Jeder Arbeitsplatz hat eigene Anforderungen – und viele bergen Risiken für die Rückengesundheit. Die Deutsche Rentenversicherung schätzt den Anteil der orthopädischen Patienten mit besonderen beruflichen Problemlagen (BBPL) auf etwa 30 Prozent. Dieser Anteil ist besonders in Regionen mit schlechtem Arbeitsmarkt oder in Berufen mit hoher körperlicher Beanspruchung hoch. Ob als Schlosser, im Homeoffice oder im Büro vor dem Computer: Es fehlt an vollwertiger Bewegung, der Sitzplatz ist nicht ergonomisch, die Sitzhaltung falsch. Als moderne Rehabilitationsklinik haben wir früh auf das Programm der medizinisch-beruflich orientierten Rehabilitation gesetzt. Die meisten Menschen kennen das Angebot unter der Abkürzung MBOR. Dabei ist das wichtigste Ziel neben der Verbesserung des Gesundheitszustandes auch die Erwerbsfähigkeit der Patienten zu erhalten.

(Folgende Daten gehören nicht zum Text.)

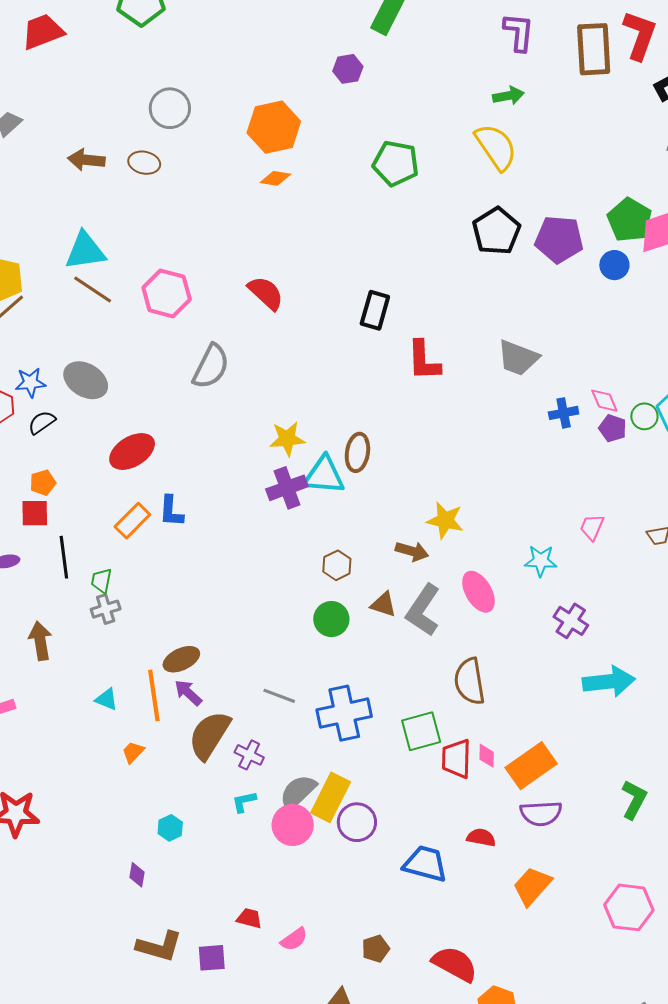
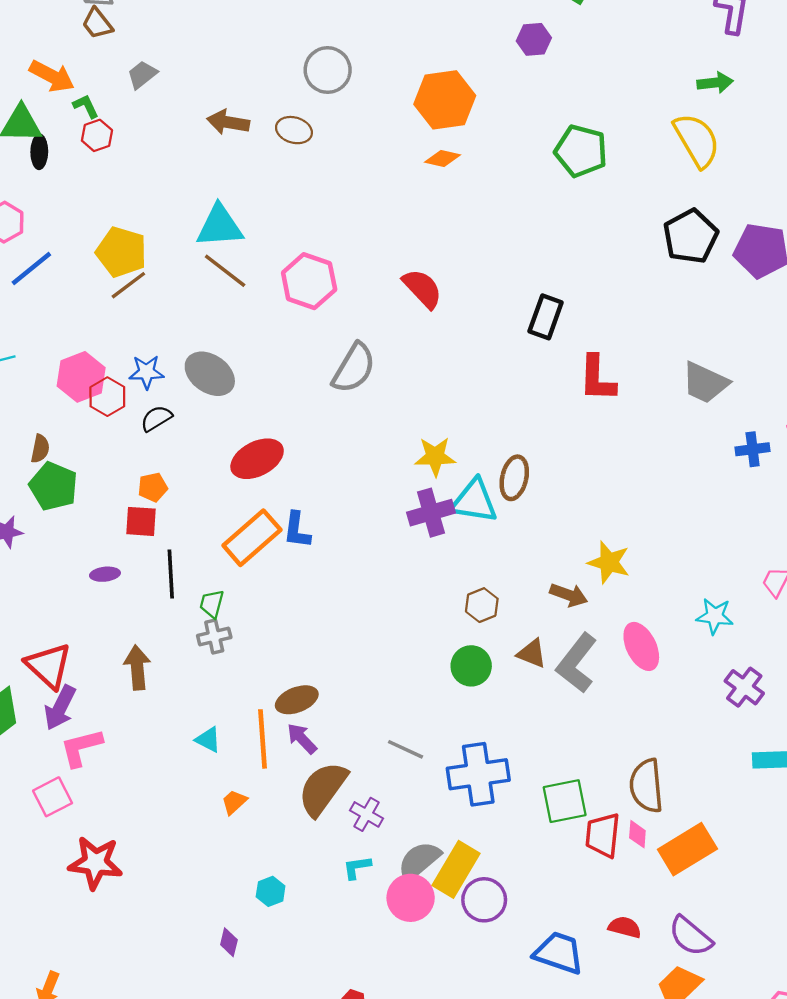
orange rectangle: (132, 521) -> (252, 538), size x1.4
brown semicircle: (470, 681) -> (646, 786), moved
purple semicircle: (541, 813) -> (691, 936), moved, turned 39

Wie wird der Beruf dabei aufgegriffen?
Der Beruf und die damit verbundenen Probleme werden bei allen Maßnahmen der Rehabilitation berücksichtigt. Bei einem Büroangestellten werden beispielsweise gezielt Nacken- und Schultermuskulatur aufgrund der Haltungsprobleme trainiert oder bei Pflegefachkräften die Beanspruchung der Lendenwirbel beachtet. Es gibt zudem etwa ein spezielles Therapiesetting, das Übungen in einem von uns bereitgestellten „Arbeitsumfeld“ ermöglicht. Betroffene erproben unter ergotherapeutischer Unterstützung die Rückkehr dorthin und lernen, wie sie Problemen eigenständig begegnen können, um Rückfälle zu vermeiden. Auch der Umgang mit Stress oder der Aufbau des Selbstwertgefühls spielen eine wesentliche Rolle. Im Idealfall kehrt der Arbeitnehmer bei einer nachhaltig wirksamen und erfolgreichen Rehabilitation an seinen Arbeitsplatz zurück. Das gelingt sehr häufig und ist nicht nur höchstes Ziel, sondern auch für unser gesamtes Team jeden Tag Antrieb und Motivation.